Personally, I'm not a fan of legislating educational content in any form. I believe that much of what children are taught about U.S history is so slanted and misguided that it would take a miracle to change it all. I am more of a fan of educators writing textbooks, teachers given the freedom to create a classroom environment where all points of views would be taught, and where they can create curriculum to show the contributions of all people throughout history. In other words, let educators be educators and leave the politicians out of it.

post #11 of 14
Quote:
Originally Posted by moonshoes View Post

Personally, I'm not a fan of legislating educational content in any form. I believe that much of what children are taught about U.S history is so slanted and misguided that it would take a miracle to change it all. I am more of a fan of educators writing textbooks, teachers given the freedom to create a classroom environment where all points of views would be taught, and where they can create curriculum to show the contributions of all people throughout history. In other words, let educators be educators and leave the politicians out of it.

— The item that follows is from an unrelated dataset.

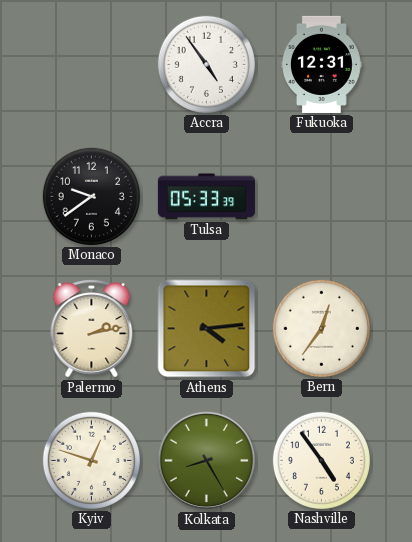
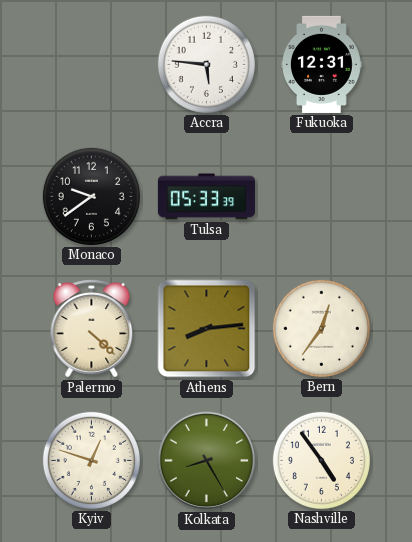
Accra: 4:54 -> 5:46
Palermo: 2:13 -> 4:22
Athens: 4:14 -> 8:14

I have to disagree with you there.  On the surface it sounds good, but thinking about it, I do support legislation about what it taught in school.   There are several points of view that many teachers have that I would not want taught to my kids.  I want to know that there are set rules about what they can teach.   U.S. history is very slanted and misguided though, so true.  I don't send my kids to school, so I don't have too much to worry about there.   I love to read books about what your history textbooks don't teach.  We sometimes listen books on cd and I loved listening to "Everything my history teacher told me is a lie."  It was very interesting.   I find that different people have different views about the truth. 

 

Reading more about how gay history is going to be taught..I'm very supportive of that.  Since I homeschool, I'll have to actively seek out that information for my kids. 


 

 

post #12 of 14
Quote:
Originally Posted by MusicianDad View Post

My guess is it will focus mostly on the gay rights movement throughout US history and how it has affected other aspects of US culture. So it's not really going to be "Oscar Wilde was gay, DaVinci was probably gay, George Washington Carver was probably gay (or at least he liked giving massages to attractive young men)" but more of a "Two-sprited people were a known minority among Native Americans, being gay was once punishable by death in the US, the first public homosexual organization and first gay publications were started by an US Army WWI vet in Chicago in 1924".

 

Personally I think it's a great idea.


I agree with you. There's too much that has happened because minorities ( in this case homosexual is the minority) have been treated badly in the past.
post #13 of 14

Quote:
Originally Posted by Super~Single~Mama View Post

I think its great, and I certainly hope that my son is taught ALL history regarding civil rights issues - if he's not at school, I will teach it to him at home.


Agreed - and I think that's exactly the right language to use to describe it.  It's the history of the civil rights movement.